How to Use dropDuplicates in Spark Scala - Removing Duplicates

Using dropDuplicates in Spark Scala

Removing duplicate rows is a common operation in data processing. In Apache Spark, you can use the dropDuplicates function to eliminate duplicate rows from a DataFrame using Scala. This tutorial will guide you through the process of using this function with practical examples and explanations.

Sample Data

Let's start by creating a sample DataFrame. We'll use the following data:

Category	Item	Quantity	Price
Fruit	Apple	10	1.5
Fruit	Apple	10	1.5
Vegetable	Carrot	15	0.7
Vegetable	Potato	25	0.3

1. Importing Necessary Libraries

Before we can use dropDuplicates, we need to import the necessary libraries:

import org.apache.spark.sql.{Row, SparkSession}
import org.apache.spark.sql.functions._
import org.apache.spark.sql.types.{DoubleType, IntegerType, StringType, StructField, StructType}

2. Creating a Sample DataFrame

  val schema = StructType(Array(
    StructField("category", StringType, true),
    StructField("item", StringType, true),
    StructField("quantity", IntegerType, true),
    StructField("price", DoubleType, true)
  ))

  // Create the data
  val data = Seq(
    Row("Fruit", "Apple", 10, 1.5),
    Row("Fruit", "Apple", 10, 1.5),
    Row("Vegetable", "Carrot", 15, 0.7),
    Row("Vegetable", "Potato", 25, 0.3)
  )

  // Create the DataFrame
  val rdd = sparkSession.sparkContext.parallelize(data)
  val df = sparkSession.createDataFrame(rdd, schema)

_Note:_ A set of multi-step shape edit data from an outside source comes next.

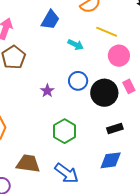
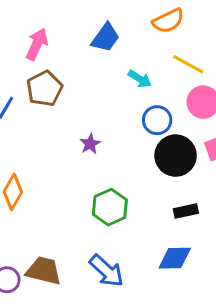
blue circle: (78, 81) -> (157, 120), moved
brown trapezoid: (28, 164) -> (44, 271), moved

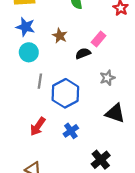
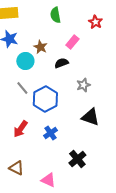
pink rectangle: (99, 39) -> (72, 42), moved
cyan circle: (29, 52) -> (25, 61), moved
gray line: (40, 81) -> (22, 88), turned -48

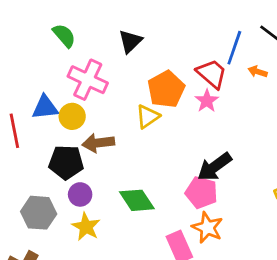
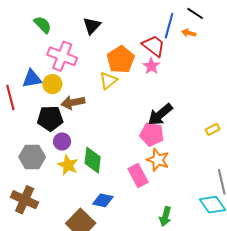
orange arrow: (258, 72) -> (189, 33), moved
green diamond: (137, 200) -> (93, 160), moved, turned 44

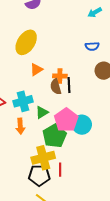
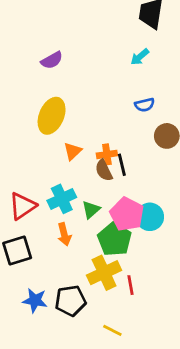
black pentagon: (39, 175) -> (70, 301), moved

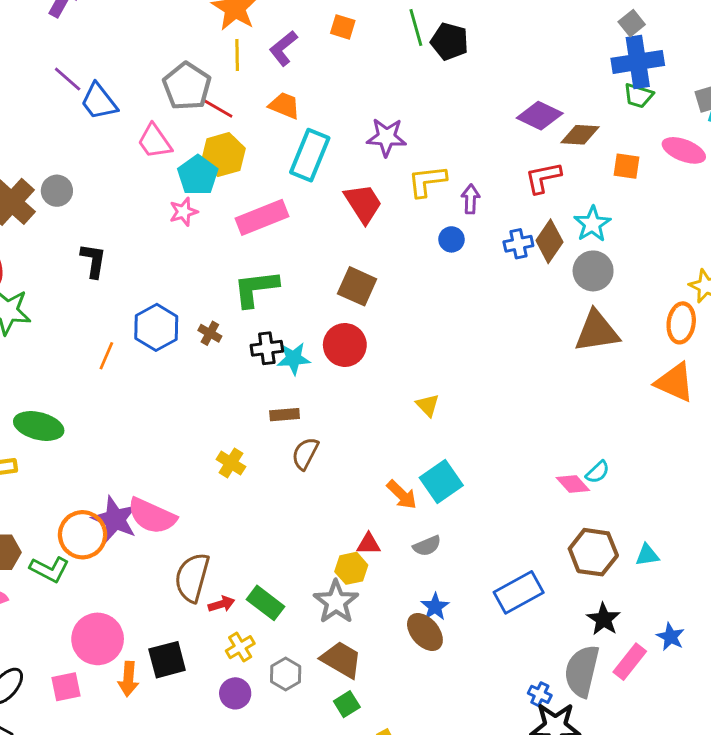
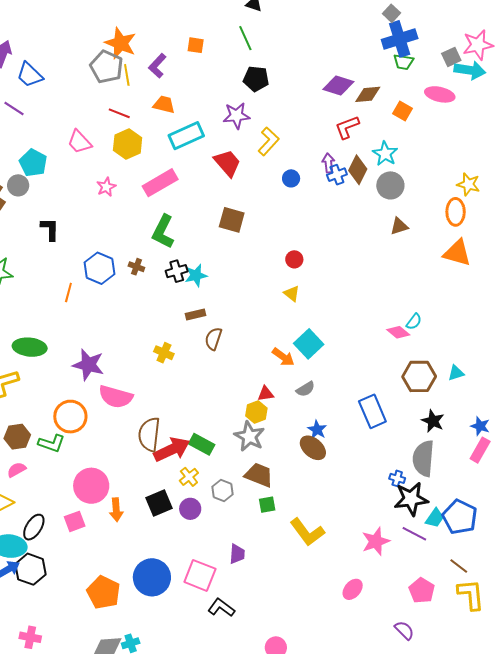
black pentagon: (450, 41) -> (256, 79), moved
gray pentagon: (187, 86) -> (106, 67), moved
blue trapezoid: (99, 101) -> (30, 75), moved
cyan rectangle: (310, 155) -> (186, 136), turned 52
orange square: (626, 166) -> (402, 111), turned 30
cyan pentagon: (198, 175) -> (33, 163), moved
yellow L-shape: (427, 181) -> (269, 141), turned 148
purple arrow: (471, 199) -> (328, 163), moved
green L-shape: (256, 288) -> (163, 232), turned -48
brown triangle: (597, 331) -> (399, 226), size x0.6
red circle: (345, 345) -> (294, 259), moved, size x0.6
purple star: (115, 519) -> (88, 365), moved
blue rectangle: (519, 592) -> (372, 411), turned -76
red arrow: (221, 604) -> (172, 449), size x2.0
black square: (167, 660) -> (159, 503), moved
pink rectangle: (630, 662) -> (480, 450), moved
green square: (347, 704) -> (267, 505), turned 30

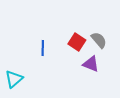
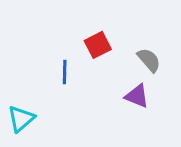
red square: (77, 42) -> (98, 45), moved, turned 30

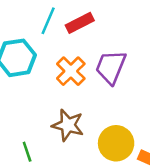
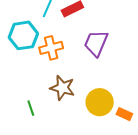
orange cross: (71, 71) -> (51, 48), moved, turned 30

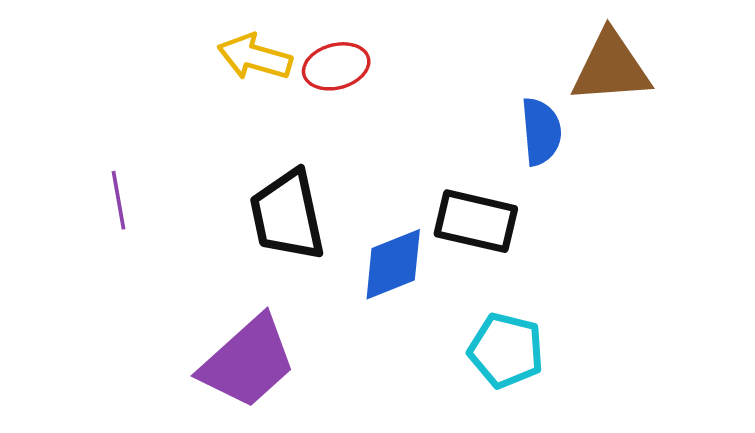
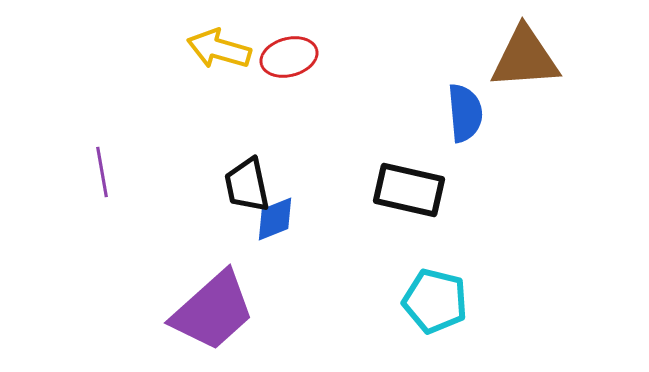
black trapezoid: (287, 215) -> (247, 185), size x0.7
blue diamond: (393, 264) -> (275, 219), moved, size x0.7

3. Using dropDuplicates to Remove Duplicate Rows

To remove duplicate rows in a DataFrame, use the dropDuplicates function. This function can be used without any arguments to remove fully duplicate rows:

val uniqueDF = df.dropDuplicates()
uniqueDF.show()

4. Removing Duplicates Based on Specific Columns

You can also specify columns to consider for identifying duplicates. For example, to remove rows that have the same "item" and "quantity" values:

val uniqueSpecificDF = df.dropDuplicates("item", "quantity")
uniqueSpecificDF.show()

5.Complete code

You can combine dropDuplicates with other transformations for more complex data processing. Here is an example:

  import org.apache.spark.sql.functions.col
  import org.apache.spark.sql.{Row, SparkSession}
  import org.apache.spark.sql.types.{DoubleType, IntegerType, StringType, StructField, StructType}
      
  object RemoveDuplicates {

        def main(args: Array[String]): Unit = {
          val sparkSession = SparkSession
            .builder()
            .appName("remove dupilcates from a spark dataframe")
            .master("local")
            .getOrCreate()
          val schema = StructType(Array(
            StructField("category", StringType, true),
            StructField("item", StringType, true),
            StructField("quantity", IntegerType, true),
            StructField("price", DoubleType, true)
          ))
          // Create the data
          val data = Seq(
            Row("Fruit", "Apple", 10, 1.5),
            Row("Fruit", "Apple", 10, 1.5),
            Row("Vegetable", "Carrot", 15, 0.7),
            Row("Vegetable", "Potato", 25, 0.3)
          )
          // Create the DataFrame
          val rdd = sparkSession.sparkContext.parallelize(data)
          val rawdf = sparkSession.createDataFrame(rdd, schema)
          val uniqueSpecificDF = rawdf.dropDuplicates()
          uniqueSpecificDF.show()
          
        }
      
 }

Output

In this tutorial, we have seen how to use the dropDuplicates function in Spark with Scala to remove duplicate rows from a DataFrame. This function is very useful for data cleaning and preparation tasks. For more advanced operations, consider combining it with other DataFrame transformations.